ZRW und ZAK: Wasserstoff für die Westpfalz

Die Westpfalz macht sich auf den Weg zur Wasserstoffregion. In den Räumlichkeiten der ZAK fand nun der dritte von insgesamt sechs Strategiedialogen statt. Die Akteure ziehen ein hoffnungsvolles Halbzeit-Fazit.

Im Rahmen des HyStarter-Wettbewerbes des Bundesministeriums für Digitales und Verkehr setzte sich die ZukunftsRegion Westpfalz e.V. im vergangenen Jahr mit ihrer Bewerbung durch, die Westpfalz zählt damit zu den 15 ausgewählten Regionen in Deutschland, die seit geraumer Zeit fachlich und organisatorisch bei der Entwicklung eines regional zugeschnittenen Wasserstoffkonzepts und der Bildung eines Netzwerks für lokale Wasserstoffakteure begleitet werden. Mit Hilfe der bundesweiten Expertise des HyStarter-Projektteams der EE ENERGY ENGINEERS wurde ein schlagkräftiges Akteursnetzwerk aufgebaut und eine Potenzialuntersuchung erarbeitet. Ziel ist es, ein Konzept zum Aufbau einer regional integrierten Wasserstoffwirtschaft auszuformulieren.

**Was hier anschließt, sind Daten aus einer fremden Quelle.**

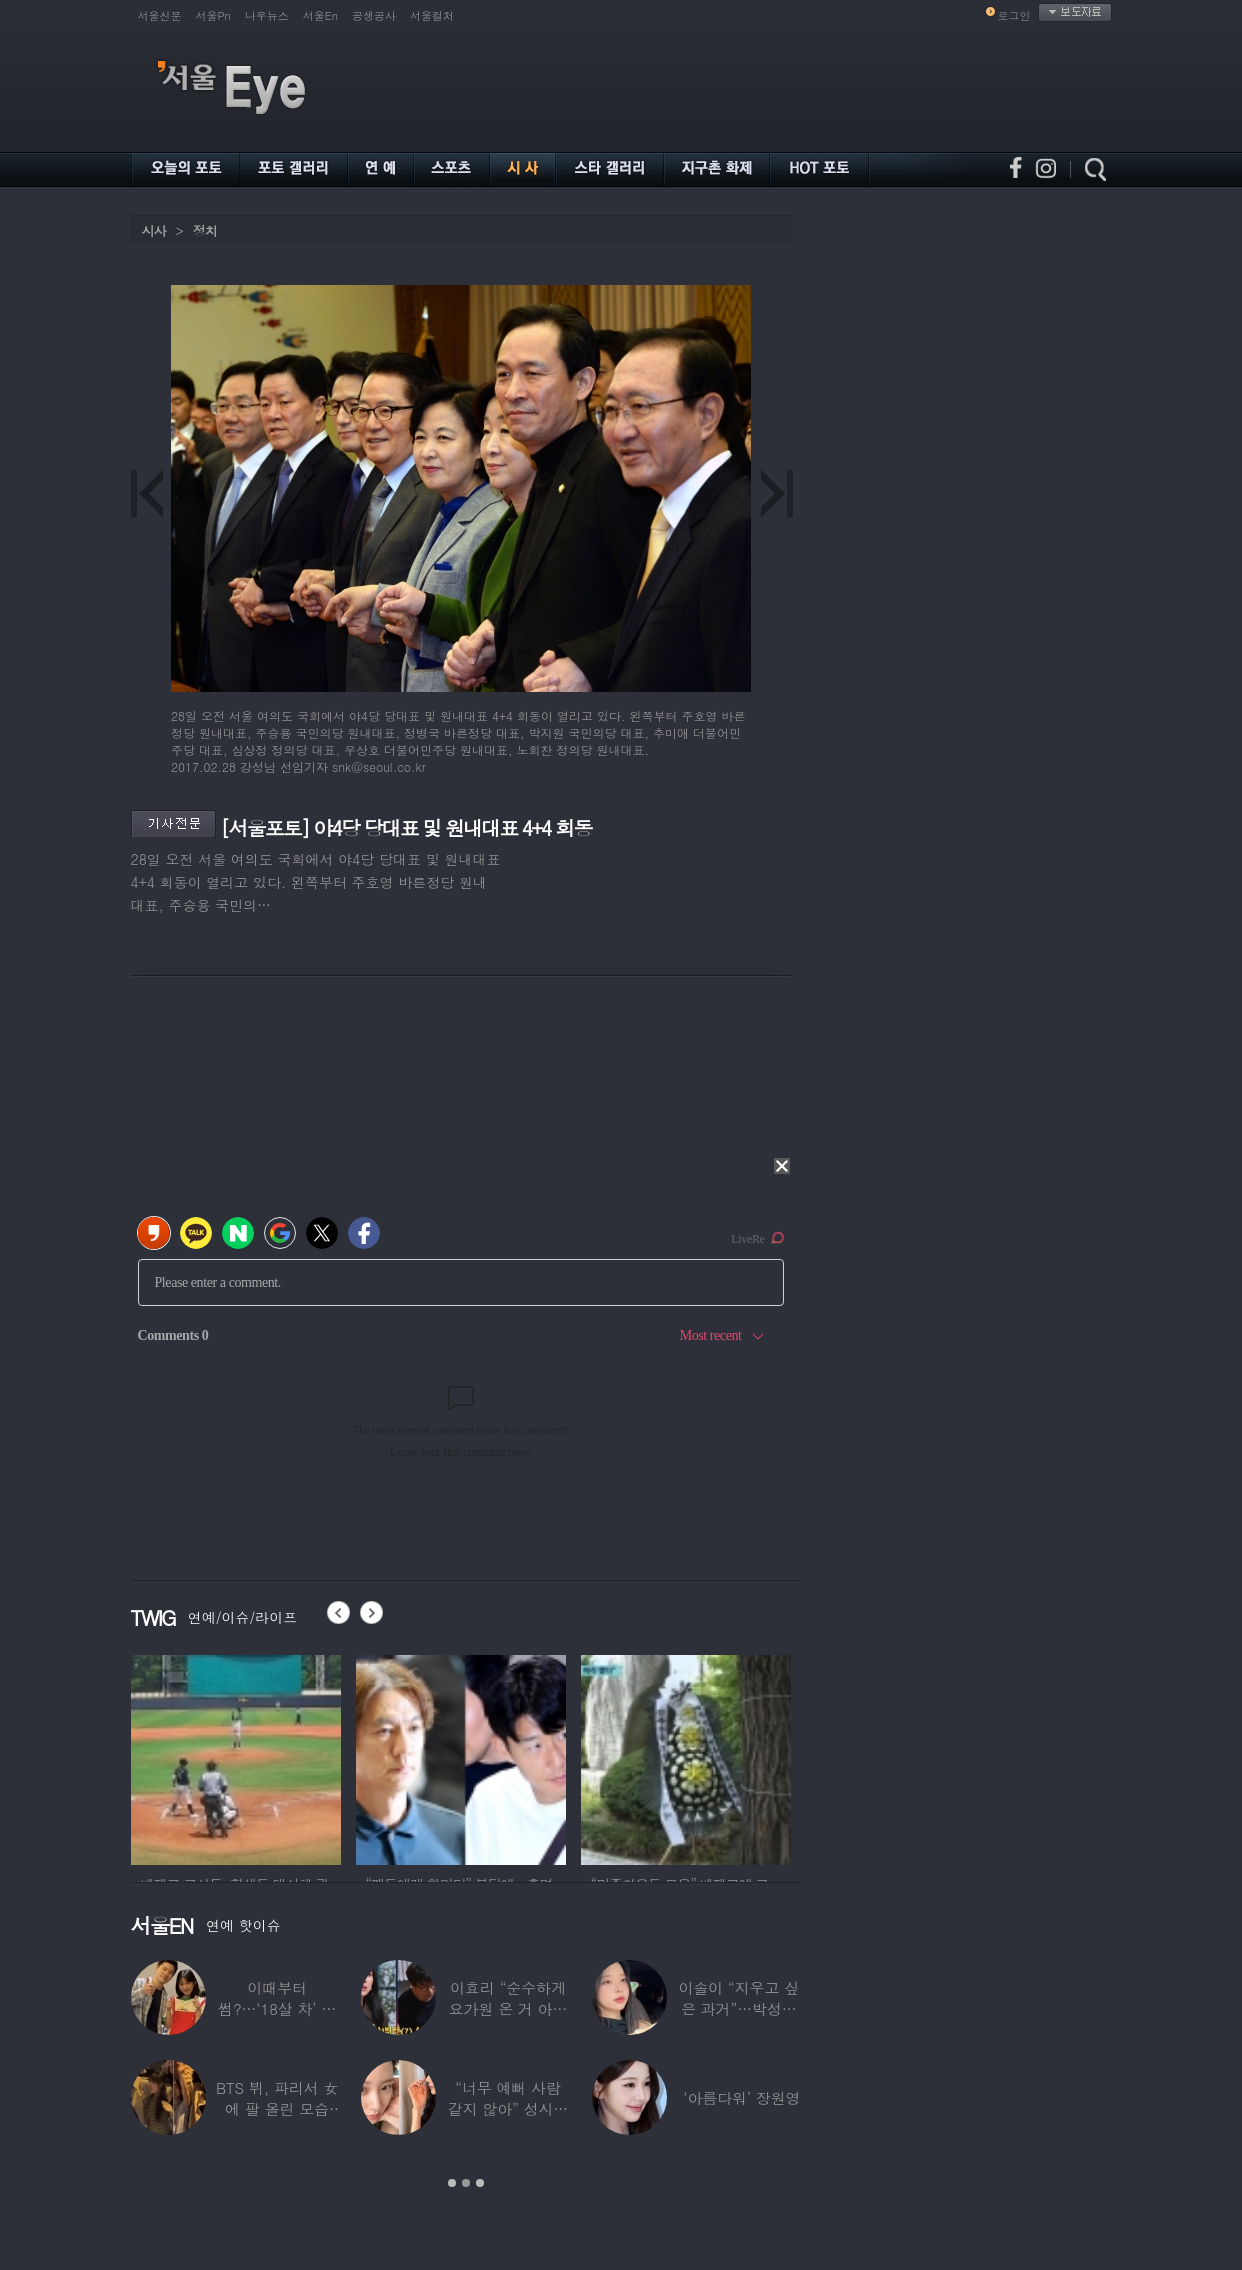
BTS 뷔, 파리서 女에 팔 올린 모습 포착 (277, 2108)
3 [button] (480, 2183)
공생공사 (374, 15)
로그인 (1014, 15)
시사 (154, 230)
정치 (205, 230)
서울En (320, 15)
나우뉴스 (267, 15)
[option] (236, 1757)
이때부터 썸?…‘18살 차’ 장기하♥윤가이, (277, 2008)
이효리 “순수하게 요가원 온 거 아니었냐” (508, 2008)
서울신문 (160, 15)
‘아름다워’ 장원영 (741, 2097)
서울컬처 (432, 15)
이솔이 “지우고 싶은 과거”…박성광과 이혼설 (739, 2008)
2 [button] (466, 2183)
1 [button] (452, 2183)
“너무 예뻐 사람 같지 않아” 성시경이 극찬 (508, 2108)
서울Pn (213, 15)
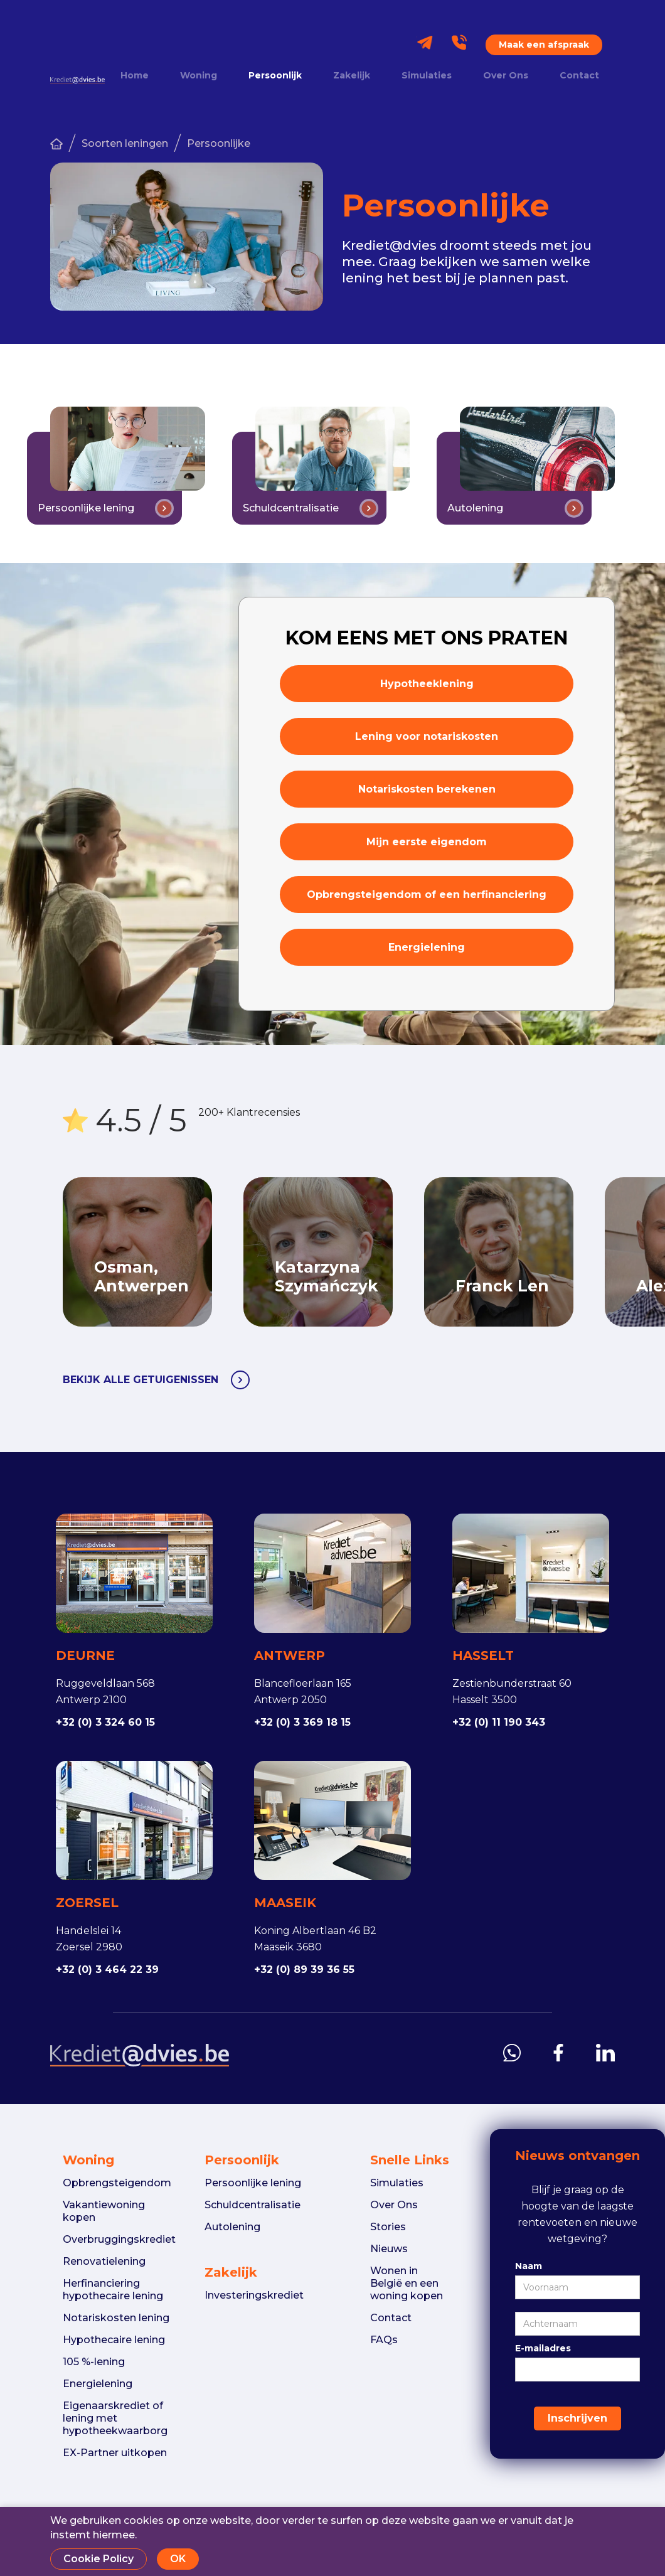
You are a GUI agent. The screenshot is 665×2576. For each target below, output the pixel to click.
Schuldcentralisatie (253, 2205)
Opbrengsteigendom (117, 2183)
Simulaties (427, 75)
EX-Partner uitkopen (115, 2453)
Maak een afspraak (544, 44)
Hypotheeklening (427, 684)
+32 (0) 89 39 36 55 (304, 1969)
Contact (579, 75)
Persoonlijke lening (253, 2183)
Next (605, 1252)
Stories (388, 2227)
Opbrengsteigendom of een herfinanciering (426, 895)
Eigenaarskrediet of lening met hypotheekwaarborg (115, 2418)
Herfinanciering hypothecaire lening (113, 2289)
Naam (528, 2266)
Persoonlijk (275, 75)
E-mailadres (543, 2348)
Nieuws (389, 2249)
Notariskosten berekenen (427, 789)
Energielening (426, 947)
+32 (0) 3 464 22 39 (107, 1969)
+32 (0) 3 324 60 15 (105, 1722)
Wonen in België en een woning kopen (406, 2283)
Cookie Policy (98, 2559)
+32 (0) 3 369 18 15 (302, 1722)
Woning (198, 75)
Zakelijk (351, 75)
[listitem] (333, 1252)
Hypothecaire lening (114, 2340)
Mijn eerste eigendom (426, 842)
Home (134, 75)
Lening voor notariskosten (426, 736)
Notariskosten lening (116, 2318)
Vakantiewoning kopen (104, 2211)
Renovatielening (104, 2261)
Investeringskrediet (254, 2295)
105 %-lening (94, 2362)
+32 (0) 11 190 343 (498, 1722)
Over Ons (505, 75)
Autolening (232, 2227)
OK (178, 2559)
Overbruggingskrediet (119, 2239)
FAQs (384, 2340)
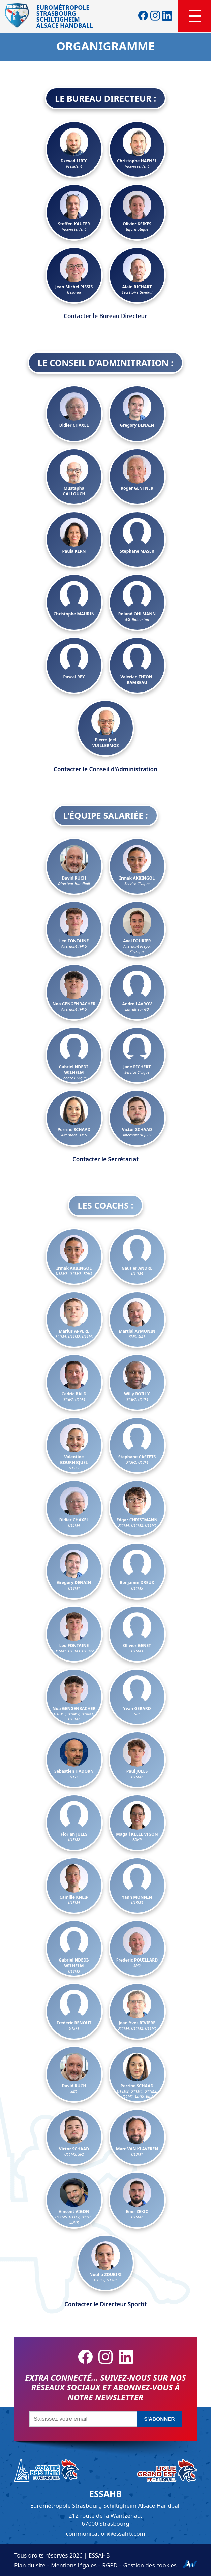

Inhaltlich setzten sich die Teilnehmer beim dritten Strategiedialog unter anderem mit der Wasserstoffproduktion aus Reststoffen auseinander. Ebenfalls wurde der Fokus auf Wasserstoff- Tankstellen gelegt. Längst sei klar, wo die Möglichkeiten in der Region liegen, so Projektleiter Dr. Michael Walk von der ZukunftsRegion Westpfalz e.V.. Er wolle dabei auch über die Grenzen der Region hinausschauen und mit anderen HyLand-Regionen kooperieren, um Synergien zu erkennen und unter Nachbarn zu nutzen.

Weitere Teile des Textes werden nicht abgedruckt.